[RECORDS SUPPLIED]

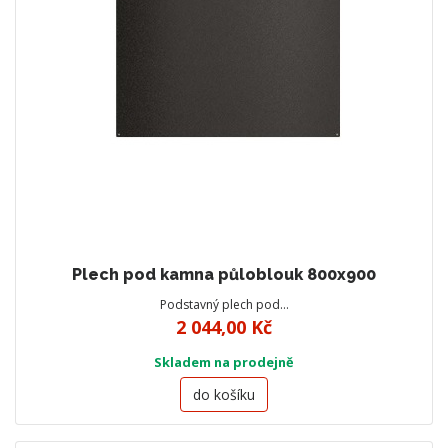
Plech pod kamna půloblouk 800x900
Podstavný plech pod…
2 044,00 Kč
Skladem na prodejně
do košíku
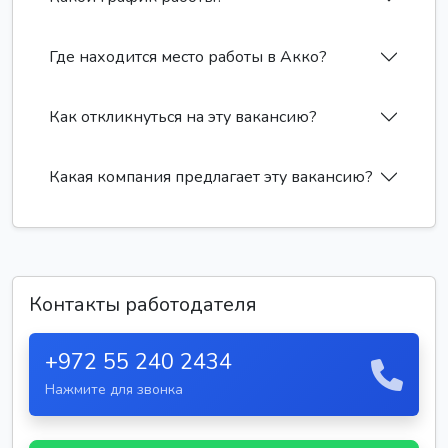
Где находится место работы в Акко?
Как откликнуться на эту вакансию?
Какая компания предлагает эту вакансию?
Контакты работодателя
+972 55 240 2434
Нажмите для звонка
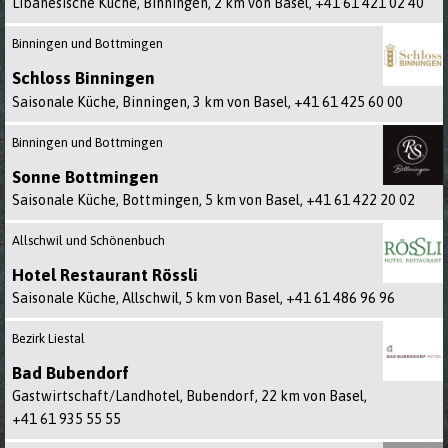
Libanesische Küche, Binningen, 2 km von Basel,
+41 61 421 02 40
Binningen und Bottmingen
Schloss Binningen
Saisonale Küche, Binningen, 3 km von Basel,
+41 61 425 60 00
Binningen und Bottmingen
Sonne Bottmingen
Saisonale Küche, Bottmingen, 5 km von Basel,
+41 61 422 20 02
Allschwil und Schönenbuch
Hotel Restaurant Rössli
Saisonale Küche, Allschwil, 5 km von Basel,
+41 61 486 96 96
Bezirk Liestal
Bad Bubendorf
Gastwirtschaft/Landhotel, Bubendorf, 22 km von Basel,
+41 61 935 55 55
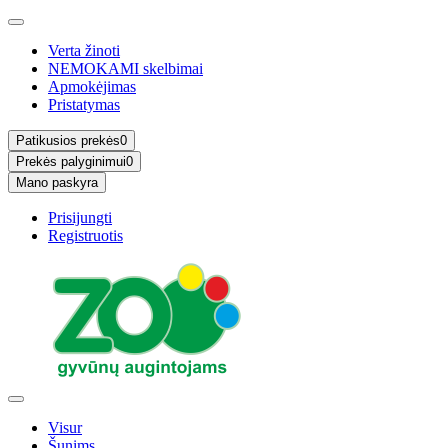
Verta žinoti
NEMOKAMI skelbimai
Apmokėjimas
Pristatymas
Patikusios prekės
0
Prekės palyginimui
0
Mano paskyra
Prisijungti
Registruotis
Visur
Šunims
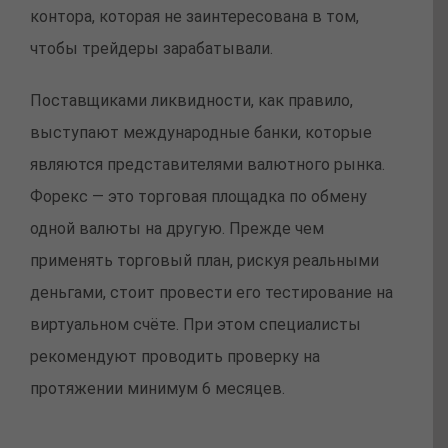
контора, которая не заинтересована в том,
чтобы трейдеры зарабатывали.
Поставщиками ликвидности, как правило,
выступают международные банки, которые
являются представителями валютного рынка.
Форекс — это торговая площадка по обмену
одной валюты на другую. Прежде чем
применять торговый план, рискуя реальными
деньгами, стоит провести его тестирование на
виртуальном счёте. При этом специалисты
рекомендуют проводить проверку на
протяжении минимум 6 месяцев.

[/RECORDS SUPPLIED]

ASSIGNMENT: Set down all the data again exactly as above, pictures excluded.

YOUR RESPONSE:
Plech pod kamna půloblouk 800x900
Podstavný plech pod…
2 044,00 Kč
Skladem na prodejně
do košíku
Где находится место работы в Акко?
Как откликнуться на эту вакансию?
Какая компания предлагает эту вакансию?
Контакты работодателя
+972 55 240 2434
Нажмите для звонка
Libanesische Küche, Binningen, 2 km von Basel,
+41 61 421 02 40
Binningen und Bottmingen
Schloss Binningen
Saisonale Küche, Binningen, 3 km von Basel,
+41 61 425 60 00
Binningen und Bottmingen
Sonne Bottmingen
Saisonale Küche, Bottmingen, 5 km von Basel,
+41 61 422 20 02
Allschwil und Schönenbuch
Hotel Restaurant Rössli
Saisonale Küche, Allschwil, 5 km von Basel,
+41 61 486 96 96
Bezirk Liestal
Bad Bubendorf
Gastwirtschaft/Landhotel, Bubendorf, 22 km von Basel,
+41 61 935 55 55
Verta žinoti
NEMOKAMI skelbimai
Apmokėjimas
Pristatymas
Patikusios prekės
0
Prekės palyginimui
0
Mano paskyra
Prisijungti
Registruotis
Visur
Šunims
контора, которая не заинтересована в том,
чтобы трейдеры зарабатывали.
Поставщиками ликвидности, как правило,
выступают международные банки, которые
являются представителями валютного рынка.
Форекс — это торговая площадка по обмену
одной валюты на другую. Прежде чем
применять торговый план, рискуя реальными
деньгами, стоит провести его тестирование на
виртуальном счёте. При этом специалисты
рекомендуют проводить проверку на
протяжении минимум 6 месяцев.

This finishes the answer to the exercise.